Updated Mar 5, 2013 - 6:23 pm
Arizona officials await decision on death row inmate
PHOENIX -- Prison officials in Arizona are awaiting a decision from the U.S. Supreme Court about whether the execution of a death row inmate will go ahead as scheduled on Wednesday.
Edward Schad was scheduled to be executed at the state prison in Florence for his conviction for murdering 74-year-old Lorimer ``Leroy'' Grove of Bisbee in 1978.
The 9th Circuit Court of Appeals has blocked the execution of the 70-year-old Schad, but lawyers for the state are asking the U.S. Supreme Court to let the execution go ahead as planned.

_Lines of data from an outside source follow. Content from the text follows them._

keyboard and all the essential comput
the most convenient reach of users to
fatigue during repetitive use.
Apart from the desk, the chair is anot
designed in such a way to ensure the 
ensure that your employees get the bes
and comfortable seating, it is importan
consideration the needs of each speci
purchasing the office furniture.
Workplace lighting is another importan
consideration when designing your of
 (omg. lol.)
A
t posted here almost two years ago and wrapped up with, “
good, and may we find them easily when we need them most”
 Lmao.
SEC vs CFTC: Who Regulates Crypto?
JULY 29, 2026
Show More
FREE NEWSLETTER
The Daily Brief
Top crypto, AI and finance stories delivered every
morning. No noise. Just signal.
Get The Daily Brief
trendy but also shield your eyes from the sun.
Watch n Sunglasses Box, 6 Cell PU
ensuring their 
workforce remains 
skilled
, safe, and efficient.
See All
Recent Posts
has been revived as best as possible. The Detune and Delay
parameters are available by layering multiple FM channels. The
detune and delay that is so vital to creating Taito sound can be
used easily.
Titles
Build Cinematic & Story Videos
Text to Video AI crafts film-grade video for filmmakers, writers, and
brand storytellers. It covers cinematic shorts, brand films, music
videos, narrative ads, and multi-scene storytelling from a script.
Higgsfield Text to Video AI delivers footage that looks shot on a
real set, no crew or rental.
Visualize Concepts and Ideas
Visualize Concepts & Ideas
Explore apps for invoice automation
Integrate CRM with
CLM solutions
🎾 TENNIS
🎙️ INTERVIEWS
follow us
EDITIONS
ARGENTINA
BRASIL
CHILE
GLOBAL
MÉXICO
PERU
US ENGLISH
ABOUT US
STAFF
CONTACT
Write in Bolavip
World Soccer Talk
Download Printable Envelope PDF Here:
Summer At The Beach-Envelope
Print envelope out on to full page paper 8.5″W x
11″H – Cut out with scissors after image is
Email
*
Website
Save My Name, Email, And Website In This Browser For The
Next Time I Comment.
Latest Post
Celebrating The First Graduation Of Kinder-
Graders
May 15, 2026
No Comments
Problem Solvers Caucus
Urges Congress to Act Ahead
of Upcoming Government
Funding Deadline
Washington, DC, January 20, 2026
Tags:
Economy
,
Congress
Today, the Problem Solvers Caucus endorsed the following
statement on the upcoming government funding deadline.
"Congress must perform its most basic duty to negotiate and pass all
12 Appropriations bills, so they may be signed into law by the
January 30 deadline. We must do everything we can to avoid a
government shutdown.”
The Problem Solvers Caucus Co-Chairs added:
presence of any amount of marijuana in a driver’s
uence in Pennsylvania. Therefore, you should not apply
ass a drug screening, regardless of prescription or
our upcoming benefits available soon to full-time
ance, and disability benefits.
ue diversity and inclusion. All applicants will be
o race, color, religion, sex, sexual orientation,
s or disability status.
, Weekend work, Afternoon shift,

The state also asked the Supreme Court on Tuesday to overturn the 9th Circuit's ruling that a lower-court judge needs to consider whether Schad was denied effective legal representation after his 1979 conviction. The 9th Circuit had rejected the state's request for a hearing to reconsider its ruling.

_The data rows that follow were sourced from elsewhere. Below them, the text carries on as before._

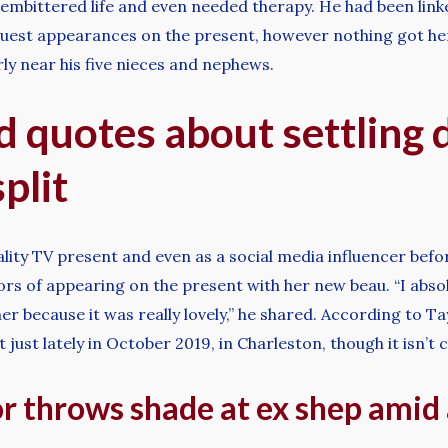
n embittered life and even needed therapy. He had been lin
guest appearances on the present, however nothing got h
rly near his five nieces and nephews.
d quotes about settling 
plit
ity TV present and even as a social media influencer before
rs of appearing on the present with her new beau. “I absol
r because it was really lovely,” he shared. According to T
just lately in October 2019, in Charleston, though it isn’t 
or throws shade at ex shep ami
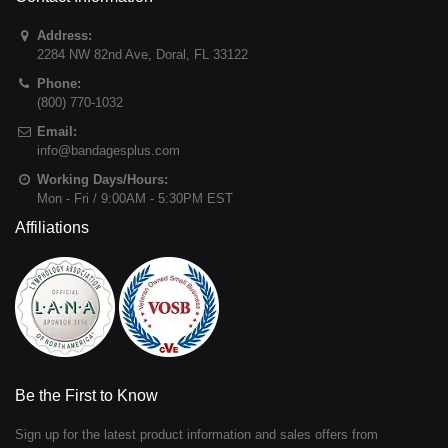
Address:
2284 NW 82nd Ave
,
Doral
,
FL
33122
Phone:
(800) 770-1032
Email:
info@bandagesplus.com
Working Days/Hours:
Mon - Fri / 9:00AM - 5:30PM EST
Affiliations
Be the First to Know
Sign up for the latest product information and sales offers from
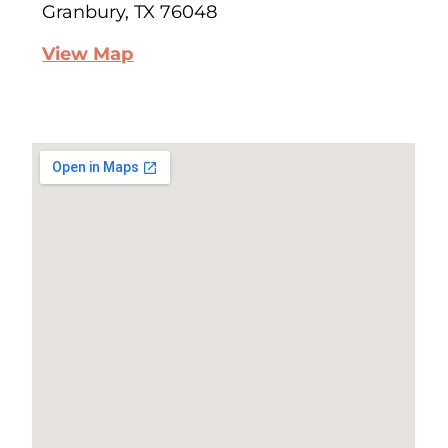
Granbury, TX 76048
View Map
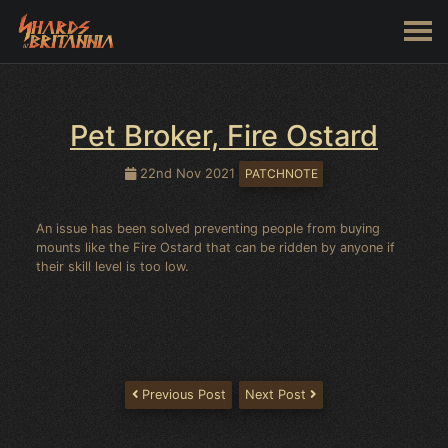
Pet Broker, Fire Ostard
22nd Nov 2021
PATCHNOTE
An issue has been solved preventing people from buying
mounts like the Fire Ostard that can be ridden by anyone if
their skill level is too low.
Previous Post
Next Post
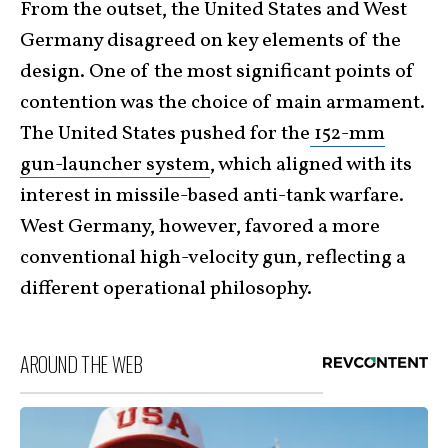
From the outset, the United States and West
Germany disagreed on key elements of the
design. One of the most significant points of
contention was the choice of main armament.
The United States pushed for the
152-mm
gun-launcher system
, which aligned with its
interest in missile-based anti-tank warfare.
West Germany, however, favored a more
conventional high-velocity gun, reflecting a
different operational philosophy.
AROUND THE WEB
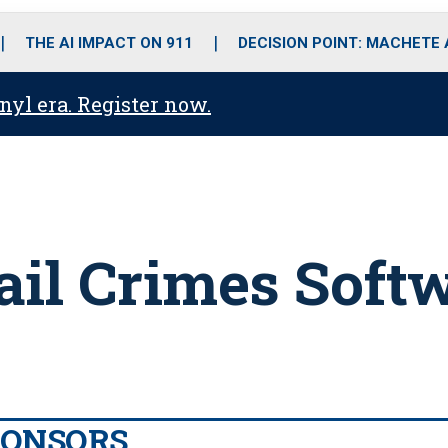
o
r
r
i
e
k
a
n
THE AI IMPACT ON 911
DECISION POINT: MACHETE
m
anyl era. Register now.
ail Crimes Soft
PONSORS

Prison officials are prepared to go ahead with the execution if the Supreme Court gives the go-ahead for the execution.
His lawyers say Schad has more than paid for his murder conviction in Grove's death and that no purpose would be served by his execution.
Schad's execution would be Arizona's 34th since 1992. Most recently, Richard Dale Stokley, convicted of murdering two 13-year-old girls in Cochise County in 1991, was put to death by lethal injection Dec. 5.
Grove disappeared on his way to visit his sister in Washington state.
His body was found eight days later south of Prescott in underbrush off the shoulder of U.S. 89. A sash-like cord that had been used to strangle Grove was still knotted around his neck when the body was discovered.
Authorities say Schad drove Grove's car across the country for a month, used Grove's credit cards and forged a check from the victim's bank account.
Before his murder conviction in Arizona, Schad was convicted of second-degree murder in the July 1968 death of Clare Odell Mortensen in Utah, according to court records.
The doctor who conducted the autopsy believed the death in Salt Lake City was caused by Mortensen's neck being so tightly bound that it cut off the flow of blood to his head- and that the asphyxiation was done to heighten pleasure during sex between the two men.
Authorities said Schad bought a plane ticket with Mortensen's credit card after the death. Lawyers for Schad had argued Mortensen's death was an accident that occurred during consensual sex.
Schad was eventually paroled in the Utah case.